Bajo el sol riojano se enfrentaron los hombres fuertes de la provincia. Ellos dos habían decidido batirse a lanza para evitar el derramamiento de sangre. Después de todo, debían velar por sus hombres. No eligieron sable, ni pistola, sino la lanza para medir sus fuerzas, el arma de sus ancestros castellanos, el arma que ha esgrimido en los combates y entreveros donde pusieron en juego su vida y su autoridad, que a veces es tanto o más importante que la vida misma, porque de esa autoridad dependen sus negocios, el ejercicio del poder y emana la fuerza con la que dominan a sus hombres.
A ambos contendientes, el coraje les ha ganado prestigio y respeto entre sus seguidores.
Los Dávila – Brizuela Doria eran los hombres fuertes de La Rioja desde los tiempos de la conquista. Era la única familia en territorio del virreinato donde se ejercía el mayorazgo. Solo el mayor de los hijos heredaba la tierra para evitar que esta se disperse entre cientos de descendientes. Hasta los tiempos de la Revolución, la familia ejerció distintas funciones encumbradas en la administración colonial, pero con el advenimiento de la Independencia otras familias les disputaron el poder, como los Ortíz Ocampo, los Villafañe, y, ahora, los Quiroga.

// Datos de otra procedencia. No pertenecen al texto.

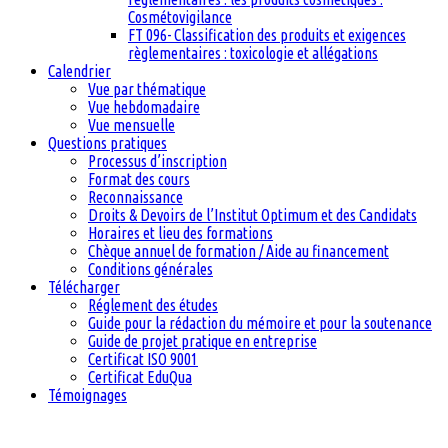
Cosmétovigilance
FT 096- Classification des produits et exigences
règlementaires : toxicologie et allégations
Calendrier
Vue par thématique
Vue hebdomadaire
Vue mensuelle
Questions pratiques
Processus d’inscription
Format des cours
Reconnaissance
Droits & Devoirs de l’Institut Optimum et des Candidats
Horaires et lieu des formations
Chèque annuel de formation / Aide au financement
Conditions générales
Télécharger
Réglement des études
Guide pour la rédaction du mémoire et pour la soutenance
Guide de projet pratique en entreprise
Certificat ISO 9001
Certificat EduQua
Témoignages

Desde los veinte años, Facundo Quiroga había participado en los negocios familiares arriando tropillas desde los llanos a distintas partes del país, capitaneando hombres rudos, desafiando bandoleros y hacienda chúcara. Había ganado fama de valiente cuando enfrentó a las prisiones españolas en San Luis. Apenas munido de una quijada de burro (un arma bíblica, propia de Sansón) derrotó a los insurgentes.
Vuelto a su tierra, heredó el título de jefe de milicias que había ostentado su padre por años. Ahora los Dávila lo desacreditaban, arrebatándole los galones. La afrenta no podía quedar impune pero, en lugar de hacerlo en batalla, Quiroga y Dávila eligieron cruzar lanzas para saber quién era el hombre fuerte de la provincia. Fue un duelo, un due bellum, una guerra de a dos que los llevó a enfrentarse bajo el sol de marzo.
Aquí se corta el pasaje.